I just tried Ben's instructions: the mail I got back, viewed in a plaintext mail UA, said: http://gemal.dk/browserspy/ws.cgi?server=http://gemal.dk&test=1 <http://gemal.dk/browserspy/ws.cgi?server=http://gemal.dk&amp;test=1> If I tried to go to the URL inside the angle brackets, I would go to the wrong URL. So I have to agree with BenB that this is still a bug. Beth, am I missing something? Ben, any idea what the right fix for this is? Perhaps the plaintext serializer is doing entity conversion and shouldn't? But I don't see anywhere in nsPlaintextSerializer where it's doing entity conversion except for entity tags (which obviously aren't the problem since this is inside an anchor tag). Doesn't look like the plaintext serializer ever calls the charset encoder either. Not sure where this conversion is happening if it isn't in the html source inside the edit window (Beth, how are you viewing the source? I wish mail would enable the debug menu in their compose window, or offer a source pane tab).

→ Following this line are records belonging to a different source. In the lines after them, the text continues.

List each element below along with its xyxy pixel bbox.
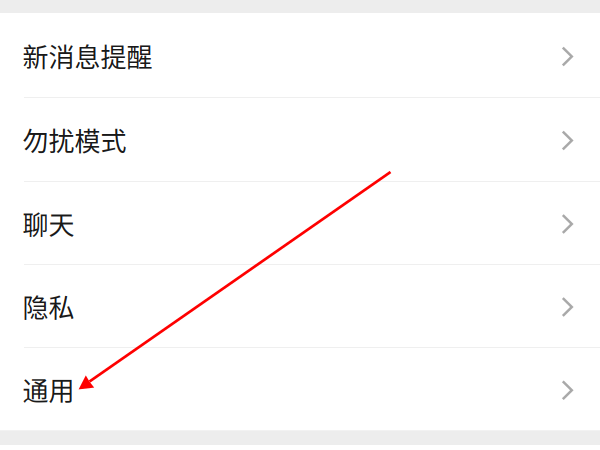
staticText: 勿扰模式 [22,121,126,158]
staticText: 新消息提醒 [22,37,152,74]
button[interactable]: 隐私 [0,264,600,347]
staticText: 通用 [22,371,74,408]
staticText: 聊天 [22,204,74,242]
button[interactable]: 勿扰模式 [0,97,600,181]
button[interactable]: 通用 [0,347,600,430]
button[interactable]: 聊天 [0,181,600,264]
button[interactable]: 新消息提醒 [0,13,600,97]
staticText: 隐私 [22,287,74,325]
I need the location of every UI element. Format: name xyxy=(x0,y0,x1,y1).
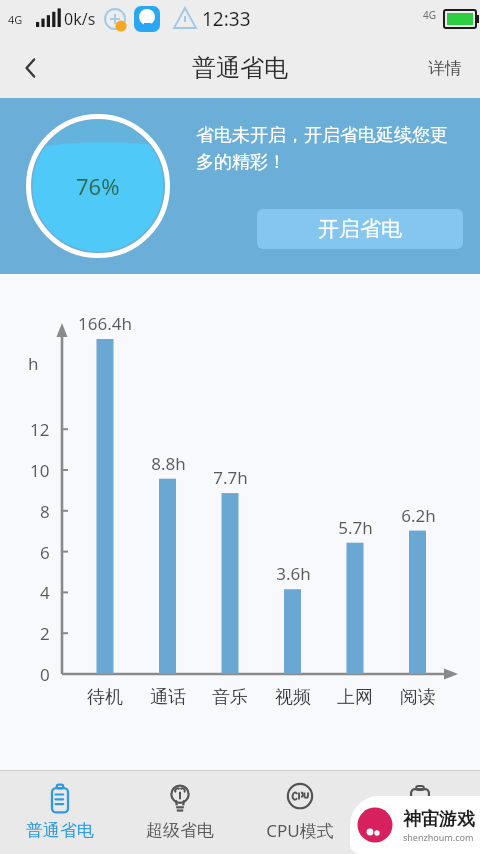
staticText: 上网 xyxy=(337,686,373,709)
button[interactable]: 超级省电 xyxy=(120,770,240,854)
staticText: 超级省电 xyxy=(146,820,214,841)
staticText: 阅读 xyxy=(400,686,436,709)
staticText: 4G xyxy=(423,8,436,22)
staticText: 6 xyxy=(40,541,50,564)
staticText: 开启省电 xyxy=(318,216,402,242)
staticText: 166.4h xyxy=(78,312,132,335)
staticText: 6.2h xyxy=(401,504,436,527)
staticText: 普通省电 xyxy=(26,820,94,841)
staticText: 4 xyxy=(40,581,50,604)
staticText: 详情 xyxy=(428,58,462,79)
staticText: 5.7h xyxy=(338,516,373,539)
button[interactable]: 普通省电 xyxy=(0,770,120,854)
staticText: 音乐 xyxy=(212,686,248,709)
staticText: 76% xyxy=(76,171,120,201)
staticText: 3.6h xyxy=(276,562,311,585)
button[interactable]: Back xyxy=(0,38,62,98)
staticText: 视频 xyxy=(275,686,311,709)
staticText: 通话 xyxy=(150,686,186,709)
staticText: 待机 xyxy=(87,686,123,709)
button[interactable]: CPU模式 xyxy=(240,770,360,854)
staticText: 12:33 xyxy=(202,6,251,32)
staticText: 7.7h xyxy=(213,466,248,489)
staticText: 神宙游戏 xyxy=(403,808,475,831)
staticText: 省电未开启，开启省电延续您更多的精彩！ xyxy=(196,124,462,174)
staticText: 12 xyxy=(30,418,50,441)
staticText: 0k/s xyxy=(64,8,96,30)
staticText: shenzhoum.com xyxy=(403,831,474,843)
staticText: 0 xyxy=(40,663,50,686)
staticText: 10 xyxy=(30,459,50,482)
staticText: h xyxy=(28,352,39,375)
button[interactable]: More xyxy=(360,770,480,854)
staticText: CPU模式 xyxy=(266,819,334,842)
button[interactable]: 开启省电 xyxy=(257,209,463,249)
button[interactable]: 详情 xyxy=(410,38,480,98)
staticText: 普通省电 xyxy=(192,53,288,83)
staticText: 4G xyxy=(8,12,23,27)
staticText: 8.8h xyxy=(151,452,186,475)
staticText: 2 xyxy=(40,622,50,645)
staticText: 8 xyxy=(40,500,50,523)
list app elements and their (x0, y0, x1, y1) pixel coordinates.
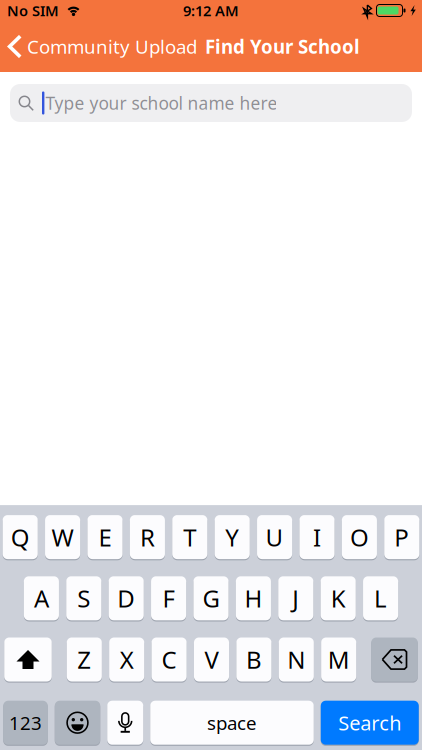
button[interactable]: Type your school name here (10, 84, 412, 122)
button[interactable]: P (384, 515, 419, 560)
button[interactable]: R (130, 515, 165, 560)
button[interactable]: K (321, 576, 356, 622)
staticText: N (287, 644, 305, 676)
staticText: Community Upload (27, 34, 197, 59)
staticText: K (331, 582, 346, 614)
button[interactable]: I (299, 515, 334, 560)
button[interactable]: Emoji (55, 701, 100, 746)
staticText: 9:12 AM (183, 1, 239, 20)
button[interactable]: H (236, 576, 271, 622)
staticText: M (328, 644, 350, 676)
button[interactable]: E (87, 515, 122, 560)
staticText: T (183, 521, 196, 553)
button[interactable]: space (150, 701, 314, 746)
button[interactable]: B (236, 638, 271, 683)
staticText: U (266, 521, 284, 553)
staticText: L (374, 582, 387, 614)
staticText: V (204, 644, 218, 676)
button[interactable]: X (109, 638, 144, 683)
button[interactable]: A (24, 576, 59, 622)
staticText: P (394, 521, 409, 553)
button[interactable]: G (193, 576, 228, 622)
button[interactable]: Y (215, 515, 250, 560)
staticText: Search (338, 709, 401, 736)
staticText: space (207, 710, 257, 735)
button[interactable]: O (342, 515, 377, 560)
staticText: S (77, 582, 90, 614)
staticText: B (246, 644, 262, 676)
staticText: A (34, 582, 49, 614)
staticText: No SIM (7, 1, 59, 20)
button[interactable]: T (172, 515, 207, 560)
staticText: Q (11, 521, 30, 553)
button[interactable]: C (152, 638, 187, 683)
staticText: D (117, 582, 135, 614)
button[interactable]: Community Upload (0, 29, 197, 64)
button[interactable]: 123 (3, 701, 48, 746)
button[interactable]: J (278, 576, 313, 622)
staticText: Y (225, 521, 239, 553)
button[interactable]: Dictation (107, 701, 143, 746)
button[interactable]: Z (67, 638, 102, 683)
staticText: R (140, 521, 155, 553)
staticText: I (313, 521, 321, 553)
staticText: Type your school name here (45, 92, 277, 114)
button[interactable]: L (363, 576, 398, 622)
button[interactable]: F (151, 576, 186, 622)
staticText: 123 (9, 710, 42, 735)
button[interactable]: D (109, 576, 144, 622)
button[interactable]: U (257, 515, 292, 560)
staticText: J (292, 582, 299, 614)
button[interactable]: Shift (4, 638, 52, 683)
staticText: Find Your School (205, 34, 360, 59)
button[interactable]: M (321, 638, 356, 683)
staticText: Z (77, 644, 91, 676)
staticText: O (350, 521, 369, 553)
staticText: E (98, 521, 112, 553)
staticText: C (162, 644, 177, 676)
button[interactable]: Q (3, 515, 38, 560)
button[interactable]: Search (321, 701, 419, 746)
staticText: F (163, 582, 175, 614)
button[interactable]: V (194, 638, 229, 683)
staticText: G (202, 582, 220, 614)
button[interactable]: S (66, 576, 101, 622)
button[interactable]: W (45, 515, 80, 560)
staticText: W (52, 521, 74, 553)
staticText: X (120, 644, 134, 676)
button[interactable]: Delete (371, 638, 418, 683)
button[interactable]: N (279, 638, 314, 683)
staticText: H (244, 582, 262, 614)
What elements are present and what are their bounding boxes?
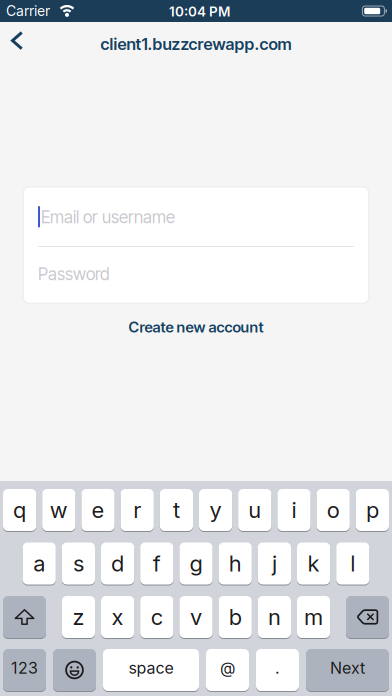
staticText: h xyxy=(229,550,242,577)
button[interactable]: w xyxy=(42,489,75,531)
button[interactable]: x xyxy=(101,596,134,638)
staticText: r xyxy=(133,497,141,523)
button[interactable]: Email or username xyxy=(24,188,368,246)
staticText: Carrier xyxy=(6,2,50,19)
staticText: m xyxy=(304,604,323,630)
button[interactable]: Emoji xyxy=(53,649,96,691)
button[interactable]: n xyxy=(258,596,291,638)
staticText: . xyxy=(275,658,280,678)
button[interactable]: q xyxy=(3,489,36,531)
staticText: d xyxy=(111,550,124,577)
button[interactable]: . xyxy=(256,649,299,691)
button[interactable]: m xyxy=(297,596,330,638)
button[interactable]: e xyxy=(81,489,115,531)
button[interactable]: Next xyxy=(306,649,389,691)
button[interactable]: d xyxy=(101,542,134,584)
staticText: c xyxy=(151,604,163,630)
staticText: j xyxy=(272,550,277,577)
button[interactable]: v xyxy=(179,596,213,638)
button[interactable]: Delete xyxy=(346,596,389,638)
staticText: q xyxy=(13,497,26,523)
staticText: w xyxy=(50,497,68,523)
staticText: b xyxy=(229,604,242,630)
staticText: z xyxy=(72,604,84,630)
staticText: @ xyxy=(220,658,235,678)
staticText: y xyxy=(210,497,222,523)
button[interactable]: u xyxy=(238,489,271,531)
button[interactable]: 123 xyxy=(3,649,46,691)
staticText: client1.buzzcrewapp.com xyxy=(100,34,292,54)
button[interactable]: Create new account xyxy=(128,318,264,336)
button[interactable]: f xyxy=(140,542,173,584)
staticText: s xyxy=(73,550,84,577)
staticText: Password xyxy=(38,264,110,284)
staticText: v xyxy=(190,604,202,630)
staticText: x xyxy=(112,604,124,630)
button[interactable]: Shift xyxy=(3,596,46,638)
staticText: o xyxy=(327,497,340,523)
button[interactable]: p xyxy=(356,489,389,531)
staticText: k xyxy=(308,550,320,577)
button[interactable]: a xyxy=(23,542,56,584)
staticText: i xyxy=(292,497,296,523)
button[interactable]: b xyxy=(219,596,252,638)
button[interactable]: o xyxy=(317,489,350,531)
staticText: u xyxy=(248,497,261,523)
button[interactable]: space xyxy=(103,649,199,691)
button[interactable]: j xyxy=(258,542,291,584)
button[interactable]: g xyxy=(179,542,213,584)
button[interactable]: s xyxy=(62,542,95,584)
button[interactable]: y xyxy=(199,489,232,531)
button[interactable]: t xyxy=(160,489,193,531)
button[interactable]: @ xyxy=(206,649,249,691)
staticText: n xyxy=(268,604,281,630)
button[interactable]: z xyxy=(62,596,95,638)
staticText: p xyxy=(366,497,379,523)
staticText: space xyxy=(128,658,174,678)
staticText: Email or username xyxy=(41,207,175,227)
button[interactable]: r xyxy=(121,489,154,531)
staticText: 10:04 PM xyxy=(169,3,230,20)
staticText: Create new account xyxy=(128,318,264,336)
button[interactable]: l xyxy=(336,542,369,584)
staticText: e xyxy=(92,497,104,523)
button[interactable]: Back xyxy=(0,22,32,58)
button[interactable]: k xyxy=(297,542,330,584)
button[interactable]: h xyxy=(219,542,252,584)
staticText: t xyxy=(173,497,180,523)
button[interactable]: Password xyxy=(24,246,368,302)
staticText: a xyxy=(33,550,45,577)
button[interactable]: i xyxy=(277,489,311,531)
staticText: g xyxy=(190,550,202,577)
staticText: Next xyxy=(330,658,365,678)
button[interactable]: c xyxy=(140,596,173,638)
staticText: 123 xyxy=(11,658,38,678)
staticText: f xyxy=(153,550,161,577)
staticText: l xyxy=(350,550,355,577)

Status: VERIFIED → REOPENED
Resolution: INVALID → ---
> Ben, any idea what the right fix for this is? See the comments from 2000-12-08 17:45 to 2000-12-09 10:43. I suggest to put some code that HTML-unescapes into |nsPlaintextSerializer::GetAttributeValue|. (The actualy unescaping should probably be written as a function in a more central place and just be called from |GetAttributeValue|.)
Actually, I have an even simpler reproduction, which surely doesn't involve the TXT->HTML converter: 1. Open HTMl composer 2. Enter "bla1", select it 3. Creat Link, with link-target (href) "bla&bla" 4. Options|Format|Plaintext Only 5. Send 6. Recieve with any mailer 7. View Source Acutal result: bla1 <bla&amp;bpa> Expected result: bla1 <bla&bpa>
If I follow Ben's simpler repro instructions in the html editor (not mail compose), so I can get the Debug menu and see what's going on, if I then Output Text, I see: bla <bla&bla> If I follow the longer (mail send) instructions and check the value of url at line 672 of nsPlaintextSerializer, just before it sets mURL = url, I see that the &amp is already there. url came straight from mParserNode->GetValueAt(i) and hasn't gone through any extra url escapes. This suggests that the mail (libmime?) code which inserts the initial text into the compose window did the url escaping. That's at odds with Ben's latest experiment, though, where he typed the value in to the link dialog in html compose. His experiment suggested to me (since I didn't see the same thing happening in Output Text from the editor) that the problem likely had something to do with the fact that mail saves as html, then reads the html back in and converts it to plaintext, instead of just writing it as plaintext in the first place. In any case, I'm leaning strongly toward thinking this is a mail problem, unless someone can find a way to demonstrate it in the editor without going through mail code at all. I can't seem to repro it in the editor.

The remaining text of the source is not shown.